1. Pull from a secrets manager at apply time, via a data source:

data "aws_secretsmanager_secret_version" "db_password" {
  secret_id = "prod/db/password"
}

resource "aws_db_instance" "main" {
  password = data.aws_secretsmanager_secret_version.db_password.secret_string
}

2. Inject via environment variables in CI, sourced from a secret store:

export TF_VAR_db_password="$(vault kv get -field=password secret/db)"
terraform apply
variable "db_password" {
  type      = string
  sensitive = true
}

3. Generate secrets Terraform itself creates, and immediately hand them to a secrets manager rather than exposing them as plain outputs:

resource "random_password" "db" {
  length  = 24
  special = true
}

resource "aws_secretsmanager_secret_version" "db" {
  secret_id     = aws_secretsmanager_secret.db.id
  secret_string = random_password.db.result
}

Remaining caveats

  • sensitive = true only redacts CLI/log output — it does not encrypt the value inside the state file, so the backend itself (S3 + KMS, Terraform Cloud) still needs to be properly access-controlled and encrypted at rest.
  • Restrict who can run terraform output or read the raw state file, since sensitive values remain retrievable there even when hidden from normal plan/apply output.

Interview-ready summary

Never hardcode secrets in configuration or commit them in tfvars; pull them from a secrets manager at apply time or inject via CI-managed environment variables, and treat the backend/state storage itself as the real security boundary that needs encryption and access control.

Related Resources

Running Terraform safely from CI/CD is less about the YAML pipeline syntax and more about enforcing a review gate before anything actually touches infrastructure.

A typical pipeline shape

On every pull request:

- run: terraform fmt -check
- run: terraform init
- run: terraform validate
- run: terraform plan -out=tfplan
- run: <post tfplan output as a PR comment for human review>

On merge to main (or after manual approval):

- run: terraform init
- run: terraform apply tfplan   # apply the *exact* plan that was reviewed

Key practices

  1. Never auto-apply from an unreviewed PR. plan runs on every PR so reviewers see the intended infrastructure diff alongside the code diff, but apply is gated behind merge (or an explicit manual approval step for production).
  2. Apply the plan you reviewed, not a freshly recomputed one.
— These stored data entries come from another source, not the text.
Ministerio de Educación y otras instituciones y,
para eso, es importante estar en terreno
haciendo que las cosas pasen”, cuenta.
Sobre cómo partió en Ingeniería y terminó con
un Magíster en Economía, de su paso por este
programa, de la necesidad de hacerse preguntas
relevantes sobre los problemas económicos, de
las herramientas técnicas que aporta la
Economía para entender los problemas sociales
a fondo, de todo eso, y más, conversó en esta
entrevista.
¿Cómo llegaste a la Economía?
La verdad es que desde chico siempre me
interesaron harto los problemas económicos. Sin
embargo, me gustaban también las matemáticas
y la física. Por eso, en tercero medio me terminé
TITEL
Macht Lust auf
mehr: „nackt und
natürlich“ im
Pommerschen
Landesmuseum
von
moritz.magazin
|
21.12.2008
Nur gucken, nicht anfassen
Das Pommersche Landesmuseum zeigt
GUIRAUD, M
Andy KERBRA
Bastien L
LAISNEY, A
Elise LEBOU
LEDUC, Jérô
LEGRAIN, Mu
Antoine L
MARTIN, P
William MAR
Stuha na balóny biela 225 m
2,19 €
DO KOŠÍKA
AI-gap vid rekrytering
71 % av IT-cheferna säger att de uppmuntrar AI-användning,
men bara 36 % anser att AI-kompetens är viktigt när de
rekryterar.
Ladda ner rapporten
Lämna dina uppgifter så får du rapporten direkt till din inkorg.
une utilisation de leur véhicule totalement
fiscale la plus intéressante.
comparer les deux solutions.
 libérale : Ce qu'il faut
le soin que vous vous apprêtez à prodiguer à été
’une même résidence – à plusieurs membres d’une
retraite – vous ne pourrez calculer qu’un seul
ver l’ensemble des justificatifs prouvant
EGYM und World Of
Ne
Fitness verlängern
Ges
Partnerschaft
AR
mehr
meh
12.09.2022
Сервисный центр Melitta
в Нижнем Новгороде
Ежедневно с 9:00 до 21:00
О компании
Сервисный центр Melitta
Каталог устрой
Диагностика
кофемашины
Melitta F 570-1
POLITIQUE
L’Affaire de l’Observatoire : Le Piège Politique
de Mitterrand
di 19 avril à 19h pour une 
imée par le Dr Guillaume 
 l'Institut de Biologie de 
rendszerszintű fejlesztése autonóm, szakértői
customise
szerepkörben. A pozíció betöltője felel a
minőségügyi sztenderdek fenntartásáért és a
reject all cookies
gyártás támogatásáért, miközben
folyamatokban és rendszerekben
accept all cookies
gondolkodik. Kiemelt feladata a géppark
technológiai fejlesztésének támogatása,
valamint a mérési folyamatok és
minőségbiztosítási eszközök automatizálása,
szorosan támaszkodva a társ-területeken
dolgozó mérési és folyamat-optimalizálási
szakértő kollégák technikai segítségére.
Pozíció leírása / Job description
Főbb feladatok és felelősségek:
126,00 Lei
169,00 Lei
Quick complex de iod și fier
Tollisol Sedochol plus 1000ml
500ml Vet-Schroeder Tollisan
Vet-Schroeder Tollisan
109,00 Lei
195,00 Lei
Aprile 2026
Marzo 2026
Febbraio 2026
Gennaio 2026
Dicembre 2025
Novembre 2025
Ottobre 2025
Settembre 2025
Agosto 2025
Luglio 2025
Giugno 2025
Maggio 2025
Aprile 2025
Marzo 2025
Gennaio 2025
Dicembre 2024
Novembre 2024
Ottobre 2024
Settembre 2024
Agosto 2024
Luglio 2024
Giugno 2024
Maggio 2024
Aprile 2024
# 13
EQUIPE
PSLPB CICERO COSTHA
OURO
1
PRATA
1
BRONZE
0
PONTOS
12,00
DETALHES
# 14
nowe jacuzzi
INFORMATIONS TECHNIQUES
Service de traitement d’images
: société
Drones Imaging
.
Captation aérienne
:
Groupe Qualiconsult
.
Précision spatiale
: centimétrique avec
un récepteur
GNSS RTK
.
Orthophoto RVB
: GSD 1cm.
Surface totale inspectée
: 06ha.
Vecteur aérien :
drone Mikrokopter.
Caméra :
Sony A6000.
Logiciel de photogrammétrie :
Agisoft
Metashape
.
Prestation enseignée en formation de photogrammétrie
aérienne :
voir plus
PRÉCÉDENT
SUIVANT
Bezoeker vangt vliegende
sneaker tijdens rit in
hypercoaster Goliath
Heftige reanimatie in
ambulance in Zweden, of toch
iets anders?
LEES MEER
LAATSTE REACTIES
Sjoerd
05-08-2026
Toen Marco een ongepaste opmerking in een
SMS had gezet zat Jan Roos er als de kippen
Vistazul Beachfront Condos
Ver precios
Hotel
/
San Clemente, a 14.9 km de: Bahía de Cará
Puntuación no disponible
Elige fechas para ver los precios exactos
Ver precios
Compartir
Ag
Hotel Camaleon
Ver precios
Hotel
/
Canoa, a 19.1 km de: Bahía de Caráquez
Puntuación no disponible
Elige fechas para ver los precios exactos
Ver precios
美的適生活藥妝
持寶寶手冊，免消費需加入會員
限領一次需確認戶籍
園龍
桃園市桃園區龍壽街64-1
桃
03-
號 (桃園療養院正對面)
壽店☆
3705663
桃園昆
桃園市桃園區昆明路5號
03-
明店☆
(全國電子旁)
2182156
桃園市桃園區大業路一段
Saving the plan to a file (-out=tfplan) and running apply tfplan guarantees what gets applied is exactly what was shown in review — re-running plan right before apply risks a subtly different plan if something in the environment changed in between.
  3. Use a dedicated, least-privilege CI identity. The pipeline's AWS/Azure/GCP role should have only the permissions needed for the resources it manages, distinct from any individual engineer's broad access, and ideally distinct per environment (a prod-scoped role separate from dev).
  4. Remote backend with locking is mandatory, since multiple pipeline runs (or a pipeline run overlapping with a manual apply) could otherwise race on the same state.
  5. Pin the Terraform CLI and provider versions in CI to match what's used locally — a version mismatch between a developer's laptop and the CI runner is a classic source of "plan looks different in CI" surprises.
  6. Require explicit approval for production applies — a manual "approve" gate (GitHub Environments, a Slack approval bot, Terraform Cloud's run approval) before the prod apply step executes, even after the PR is merged.

Why this matters

The whole point of putting Terraform in CI is to make infrastructure changes go through the same rigor as application code changes: a visible diff, required review, and a controlled, auditable execution — never a human running apply -auto-approve from their laptop against production.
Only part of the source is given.